Je suis devant la guesthouse à 8h30 comme convenu. J’ai réservé avec la même agence que l'année dernière pour traverser Java. Elle n’a pas de bureau dans cette ville mais la propriétaire de l’auberge est sa partenaire. Normalement, des frais sont retenus mais, par chance, quelqu’un a ramené un scooter avant-hier, m’évitant de payer 90€ de transfert. Devant la guesthouse, pas le moindre signe de ma monture. Deux Français attendent aussi leurs motos. Ayant peur de se faire arnaquer, ça dure des plombes et le ton monte. La femme est mal à l’aise et vient me voir en me disant qu’elle risque de ne pas être disponible avant un moment à cause des deux relous et m’offre le petit déjeuner dans le restaurant voisin.
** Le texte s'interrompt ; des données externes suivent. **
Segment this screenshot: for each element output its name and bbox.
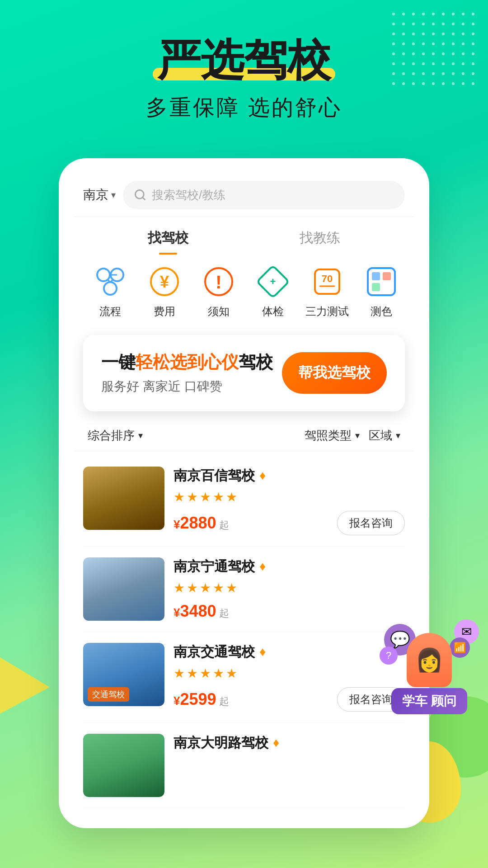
category-item-notice[interactable]: ! 须知 — [192, 264, 246, 319]
svg-rect-19 — [383, 272, 391, 280]
star-rating: ★ ★ ★ ★ ★ — [174, 490, 405, 505]
category-label-exam: 体检 — [262, 304, 284, 319]
school-name: 南京宁通驾校 — [174, 557, 255, 576]
search-placeholder: 搜索驾校/教练 — [152, 187, 225, 203]
filter-sort[interactable]: 综合排序 ▾ — [88, 428, 143, 443]
banner-title: 一键轻松选到心仪驾校 — [101, 351, 273, 373]
customer-service-widget[interactable]: 💬 ✉ 📶 ? 👩 学车 顾问 — [380, 624, 479, 714]
city-selector[interactable]: 南京 ▾ — [83, 186, 116, 203]
hero-title: 严选驾校 — [157, 36, 331, 84]
category-item-color[interactable]: 测色 — [354, 264, 408, 319]
category-label-notice: 须知 — [208, 304, 230, 319]
consult-button[interactable]: 报名咨询 — [337, 511, 405, 535]
filter-bar: 综合排序 ▾ 驾照类型 ▾ 区域 ▾ — [74, 420, 414, 451]
city-name: 南京 — [83, 186, 108, 203]
school-info: 南京宁通驾校 ♦ ★ ★ ★ ★ ★ ¥3480起 — [174, 557, 405, 621]
category-item-flow[interactable]: 流程 — [83, 264, 137, 319]
question-icon: ? — [380, 646, 398, 665]
search-icon — [134, 189, 146, 201]
category-label-fee: 费用 — [154, 304, 175, 319]
vip-badge: ♦ — [273, 736, 279, 750]
category-label-test: 三力测试 — [305, 304, 349, 319]
decorative-play-icon — [0, 642, 63, 732]
phone-mockup-container: 南京 ▾ 搜索驾校/教练 找驾校 找教练 — [59, 158, 429, 828]
agent-avatar: 👩 — [407, 633, 452, 687]
license-chevron-icon: ▾ — [355, 430, 360, 441]
category-label-flow: 流程 — [99, 304, 121, 319]
star-rating: ★ ★ ★ ★ ★ — [174, 580, 405, 595]
svg-marker-21 — [0, 646, 50, 723]
vip-badge: ♦ — [259, 468, 266, 483]
sort-chevron-icon: ▾ — [138, 430, 143, 441]
hero-subtitle: 多重保障 选的舒心 — [0, 93, 488, 122]
school-price: ¥2599 — [174, 690, 216, 708]
list-item[interactable]: 南京大明路驾校 ♦ — [83, 723, 405, 808]
tab-bar: 找驾校 找教练 — [74, 222, 414, 255]
school-name: 南京交通驾校 — [174, 643, 255, 661]
tab-find-coach[interactable]: 找教练 — [244, 222, 396, 255]
filter-license-type[interactable]: 驾照类型 ▾ — [305, 428, 360, 443]
select-school-banner: 一键轻松选到心仪驾校 服务好 离家近 口碑赞 帮我选驾校 — [83, 335, 405, 411]
school-price: ¥2880 — [174, 514, 216, 532]
list-item[interactable]: 南京百信驾校 ♦ ★ ★ ★ ★ ★ ¥2880起 报名咨询 — [83, 456, 405, 547]
school-list: 南京百信驾校 ♦ ★ ★ ★ ★ ★ ¥2880起 报名咨询 — [74, 451, 414, 813]
fee-icon: ¥ — [146, 264, 183, 300]
chevron-down-icon: ▾ — [111, 189, 116, 200]
svg-text:70: 70 — [322, 273, 333, 284]
svg-rect-17 — [368, 268, 395, 295]
school-image: 交通驾校 — [83, 643, 164, 706]
star-rating: ★ ★ ★ ★ ★ — [174, 666, 405, 681]
svg-rect-18 — [372, 272, 380, 280]
category-item-fee[interactable]: ¥ 费用 — [137, 264, 192, 319]
search-bar: 南京 ▾ 搜索驾校/教练 — [74, 174, 414, 217]
school-name: 南京大明路驾校 — [174, 734, 268, 752]
hero-title-text: 严选驾校 — [157, 36, 331, 84]
category-item-test[interactable]: 70 三力测试 — [300, 264, 354, 319]
svg-text:¥: ¥ — [160, 273, 169, 291]
area-chevron-icon: ▾ — [396, 430, 400, 441]
category-list: 流程 ¥ 费用 ! 须知 — [74, 255, 414, 326]
filter-area[interactable]: 区域 ▾ — [369, 428, 400, 443]
school-info: 南京交通驾校 ♦ ★ ★ ★ ★ ★ ¥2599起 报名咨询 — [174, 643, 405, 712]
cs-label: 学车 顾问 — [391, 688, 467, 714]
exam-icon: + — [255, 264, 291, 300]
school-info: 南京百信驾校 ♦ ★ ★ ★ ★ ★ ¥2880起 报名咨询 — [174, 467, 405, 535]
svg-rect-20 — [372, 283, 380, 291]
svg-line-1 — [142, 198, 145, 200]
list-item[interactable]: 南京宁通驾校 ♦ ★ ★ ★ ★ ★ ¥3480起 — [83, 547, 405, 632]
school-image — [83, 467, 164, 530]
svg-text:+: + — [270, 276, 276, 287]
test-icon: 70 — [309, 264, 345, 300]
banner-subtitle: 服务好 离家近 口碑赞 — [101, 378, 273, 395]
list-item[interactable]: 交通驾校 南京交通驾校 ♦ ★ ★ ★ ★ ★ — [83, 632, 405, 723]
svg-text:!: ! — [216, 272, 221, 292]
school-info: 南京大明路驾校 ♦ — [174, 734, 405, 752]
help-select-button[interactable]: 帮我选驾校 — [282, 352, 387, 394]
svg-point-4 — [104, 282, 117, 295]
flow-icon — [92, 264, 128, 300]
wifi-icon: 📶 — [450, 637, 470, 658]
notice-icon: ! — [201, 264, 237, 300]
category-item-exam[interactable]: + 体检 — [246, 264, 300, 319]
vip-badge: ♦ — [259, 559, 266, 574]
search-input-wrapper[interactable]: 搜索驾校/教练 — [123, 181, 405, 209]
tab-find-school[interactable]: 找驾校 — [92, 222, 244, 255]
vip-badge: ♦ — [259, 645, 266, 659]
school-name: 南京百信驾校 — [174, 467, 255, 485]
color-icon — [363, 264, 399, 300]
school-price: ¥3480 — [174, 602, 216, 620]
hero-section: 严选驾校 多重保障 选的舒心 — [0, 0, 488, 140]
phone-mockup: 南京 ▾ 搜索驾校/教练 找驾校 找教练 — [59, 158, 429, 828]
school-image-label: 交通驾校 — [88, 687, 129, 702]
school-image — [83, 734, 164, 797]
banner-text: 一键轻松选到心仪驾校 服务好 离家近 口碑赞 — [101, 351, 273, 395]
school-image — [83, 557, 164, 621]
category-label-color: 测色 — [371, 304, 392, 319]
J'attends une heure mais ça ne m’arrange pas car je voulais le récupérer tôt pour partir directement visiter la région pour apercevoir le dangereux Merapi trônant au nord de la ville. Il est bientôt 10h et avec les nuages qui arrivent, c’est mort pour aujourd’hui. Après un rapide état des lieux, on me donne enfin les clés.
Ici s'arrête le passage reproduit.